The Procurement-Authority Gap
A recent commentary published through federal technology channels identified a pattern that deserves more analytical attention than it has received: the U.S. government is acquiring AI systems at a pace that consistently outstrips its capacity to assign clear decision-making authority over those systems. The core observation is straightforward. Agencies are deploying AI before they can answer a basic pre-deployment question about who is accountable when the system produces a consequential output. Governance, in other words, is being treated as a post-failure activity rather than a precondition for deployment.
This sequencing problem is not merely an administrative oversight. It reflects something structurally important about how large organizations relate to algorithmic systems, and it connects directly to questions I work with in my dissertation research on platform coordination and algorithmic literacy.
Competence Is Not Assumed, It Is Produced
The standard critique of federal AI adoption focuses on procurement speed or vendor accountability. Those are legitimate concerns. But the more theoretically interesting problem is that agencies are acquiring systems whose operational logic they do not yet have the internal competence to govern. This is not a criticism of individual agency staff. It is a structural observation about what Kellogg, Valentine, and Christin (2020) describe as the organizational embedding of algorithmic systems: when algorithms are introduced into work settings, they restructure the competence requirements of that setting without necessarily transferring the competencies needed to meet those new requirements.

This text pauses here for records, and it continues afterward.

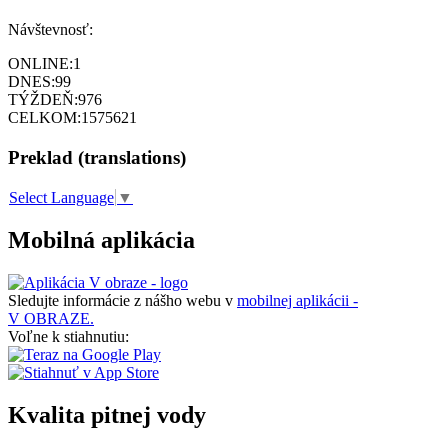
Návštevnosť:
ONLINE:
1
DNES:
99
TÝŽDEŇ:
976
CELKOM:
1575621
Preklad (translations)
Select Language
▼
Mobilná aplikácia
Sledujte informácie z nášho webu v
mobilnej aplikácii -
V OBRAZE.
Voľne k stiahnutiu:
Kvalita pitnej vody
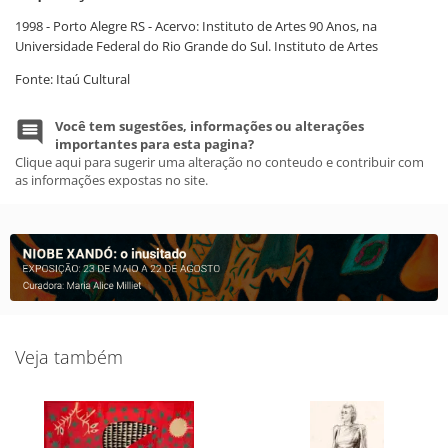
1998 - Porto Alegre RS - Acervo: Instituto de Artes 90 Anos, na
Universidade Federal do Rio Grande do Sul. Instituto de Artes
Fonte: Itaú Cultural
Você tem sugestões, informações ou alterações
importantes para esta pagina?
Clique aqui para sugerir uma alteração no conteudo e contribuir com
as informações expostas no site.
Veja também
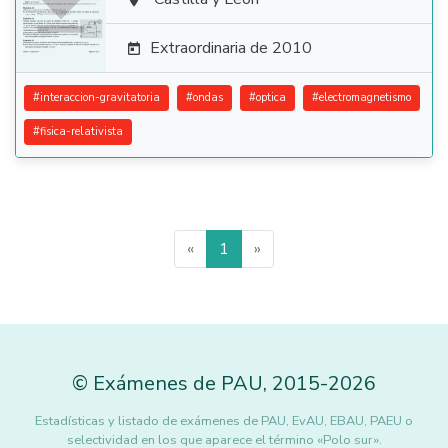


Extraordinaria de 2010

#
interaccion-gravitatoria
#
ondas
#
optica
#
electromagnetismo
#
fisica-relativista
«
1
»
©
Exámenes de PAU
,
2015
-2026
Estadísticas y listado de exámenes de PAU, EvAU, EBAU, PAEU o
selectividad en los que aparece el término «Polo sur».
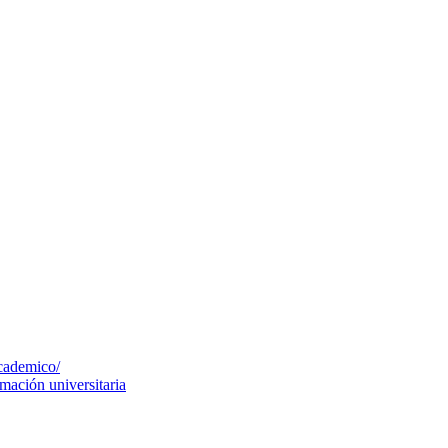
cademico/
mación universitaria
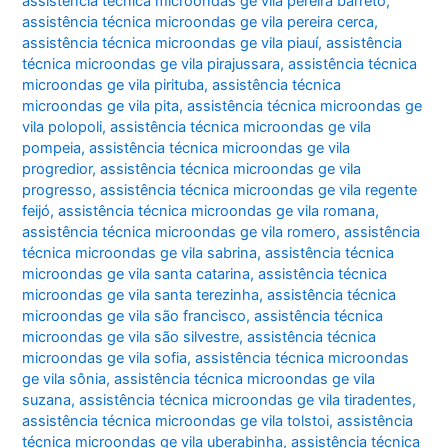
assistência técnica microondas ge vila pereira barreto
,
assistência técnica microondas ge vila pereira cerca
,
assistência técnica microondas ge vila piauí
,
assistência
técnica microondas ge vila pirajussara
,
assistência técnica
microondas ge vila pirituba
,
assistência técnica
microondas ge vila pita
,
assistência técnica microondas ge
vila polopoli
,
assistência técnica microondas ge vila
pompeia
,
assistência técnica microondas ge vila
progredior
,
assistência técnica microondas ge vila
progresso
,
assistência técnica microondas ge vila regente
feijó
,
assistência técnica microondas ge vila romana
,
assistência técnica microondas ge vila romero
,
assistência
técnica microondas ge vila sabrina
,
assistência técnica
microondas ge vila santa catarina
,
assistência técnica
microondas ge vila santa terezinha
,
assistência técnica
microondas ge vila são francisco
,
assistência técnica
microondas ge vila são silvestre
,
assistência técnica
microondas ge vila sofia
,
assistência técnica microondas
ge vila sônia
,
assistência técnica microondas ge vila
suzana
,
assistência técnica microondas ge vila tiradentes
,
assistência técnica microondas ge vila tolstoi
,
assistência
técnica microondas ge vila uberabinha
,
assistência técnica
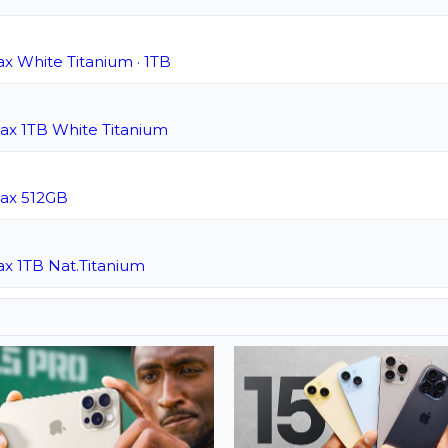
x White Titanium · 1TB
ax 1TB White Titanium
Max 512GB
x 1TB Nat.Titanium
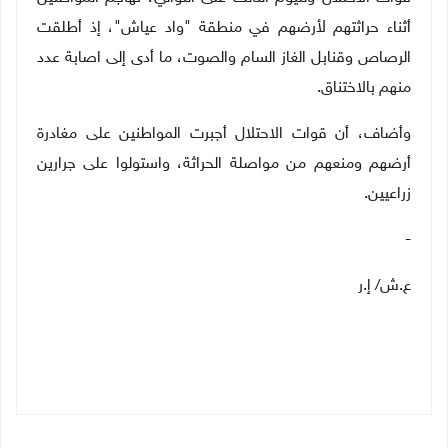
أثناء حراثتهم لأرضهم في منطقة "واد عياش"، إذ أطلقت
الرصاص وقنابل الغاز السام والصوت، ما أدى إلى اصابة عدد
منهم بالاختناق
.
وأضاف، أن قوات الاحتلال أجبرت المواطنين على مغادرة
أرضهم ومنعهم من مواصلة الحراثة، واستولوا على جرارين
زراعيين
.
-
ع.ش/ إ.ر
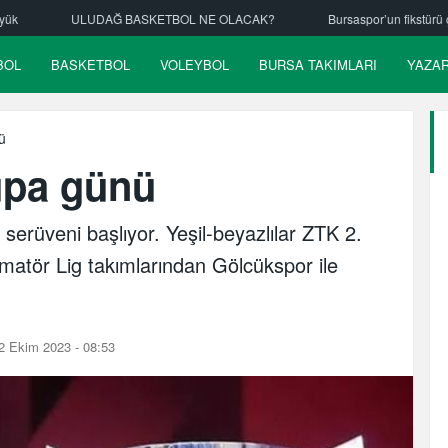
BOL NE OLACAK?
Bursaspor’un fikstürü çekiliyor
Nilüfer Beled
BOL
BASKETBOL
VOLEYBOL
BURSA TAKIMLARI
YAZA
ü
upa günü
serüveni başlıyor. Yeşil-beyazlılar ZTK 2.
atör Lig takımlarından Gölcükspor ile
2 Ekim 2023 - 08:53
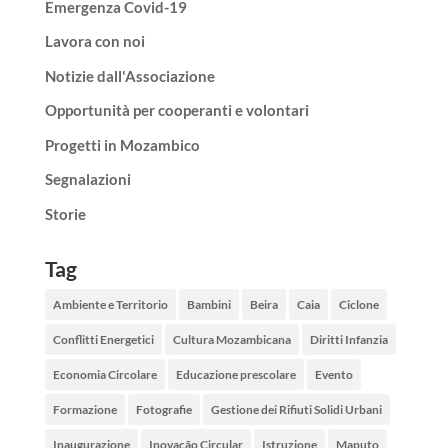
Emergenza Covid-19
Lavora con noi
Notizie dall'Associazione
Opportunità per cooperanti e volontari
Progetti in Mozambico
Segnalazioni
Storie
Tag
Ambiente e Territorio
Bambini
Beira
Caia
Ciclone
Conflitti Energetici
Cultura Mozambicana
Diritti Infanzia
Economia Circolare
Educazione prescolare
Evento
Formazione
Fotografie
Gestione dei Rifiuti Solidi Urbani
Inaugurazione
Inovação Circular
Istruzione
Maputo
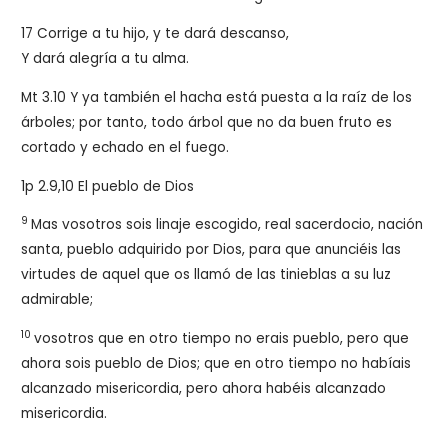
17 Corrige a tu hijo, y te dará descanso,
Y dará alegría a tu alma.
Mt 3.10 Y ya también el hacha está puesta a la raíz de los
árboles; por tanto, todo árbol que no da buen fruto es
cortado y echado en el fuego.
1p 2.9,10
El pueblo de Dios
9
Mas vosotros sois linaje escogido, real sacerdocio, nación
santa, pueblo adquirido por Dios, para que anunciéis las
virtudes de aquel que os llamó de las tinieblas a su luz
admirable;
10
vosotros que en otro tiempo no erais pueblo, pero que
ahora sois pueblo de Dios; que en otro tiempo no habíais
alcanzado misericordia, pero ahora habéis alcanzado
misericordia.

The result is an authority gap that is simultaneously a literacy gap. Assigning governance authority is not meaningful if the person holding that authority lacks a structural understanding of how the system produces its outputs. A chain-of-command designation on an organizational chart does not constitute algorithmic governance. It constitutes the appearance of governance.
Why Procedural Solutions Will Not Close the Gap
The instinctive organizational response to the problem the commentary identifies will likely be procedural: new checklists, new approval workflows, new documentation requirements before deployment. These responses are predictable because they are organizationally legible. They produce artifacts that can be audited. They distribute responsibility in ways that are defensible after the fact.
But Hatano and Inagaki's (1986) distinction between routine and adaptive expertise is directly relevant here. Procedural governance documentation produces routine expertise at best. It tells an official what steps to follow under anticipated conditions. It does not produce the adaptive capacity needed to recognize when an AI system is operating outside the conditions its documentation assumed. The awareness-capability gap that I track in platform worker research applies with equal force to public sector AI governance: knowing that an AI system exists and has been approved does not translate into knowing how to evaluate whether it is behaving appropriately in a novel context.
This is why the commentary's framing - that governance will become credible when agencies can answer a simple question before deployment - is correct in direction but potentially underspecified in mechanism. The question is not only whether someone can answer the accountability question. It is whether the person answering it possesses genuine structural understanding of the system's decision logic, or whether they are producing a plausible procedural response that satisfies an audit requirement without constituting actual oversight.
The Schema Problem in Public Sector AI
What federal AI governance actually requires is something closer to schema induction at the organizational level: the development of accurate structural models of how AI systems constrain and shape the decisions attributed to human agents. Rahman (2021) describes how algorithmic systems function as invisible cages, structuring worker behavior through constraints that are difficult to perceive and even more difficult to contest. In a private platform economy context, this produces labor precarity. In a federal governance context, it produces accountability ambiguity - outputs that are nominally authorized by a human official but substantively generated by a system that official cannot adequately interrogate.
Hancock, Naaman, and Levy (2020) introduced the concept of AI-mediated communication to describe how AI systems alter the content and consequences of human communication without that alteration being transparent to participants. Federal AI deployment operates on the same logic. The agency signs the output. The algorithm produced it. The gap between those two facts is where governance credibility lives or fails.
What This Means for Organizational Theory
The federal AI procurement story is, at a structural level, a case study in what happens when organizations treat algorithmic systems as tools to be acquired rather than environments to be learned. Classical coordination theory assumes that authority structures precede and enable competent action. Platform coordination, as I argue in my ALC framework, inverts this: competence develops endogenously through participation, and authority without that endogenous competence is formal rather than functional. The federal government is currently demonstrating the public sector version of that inversion in real time, and the governance credibility problem the commentary identifies will not resolve through procurement reform alone. It will require a different theory of what organizational competence with AI systems actually means.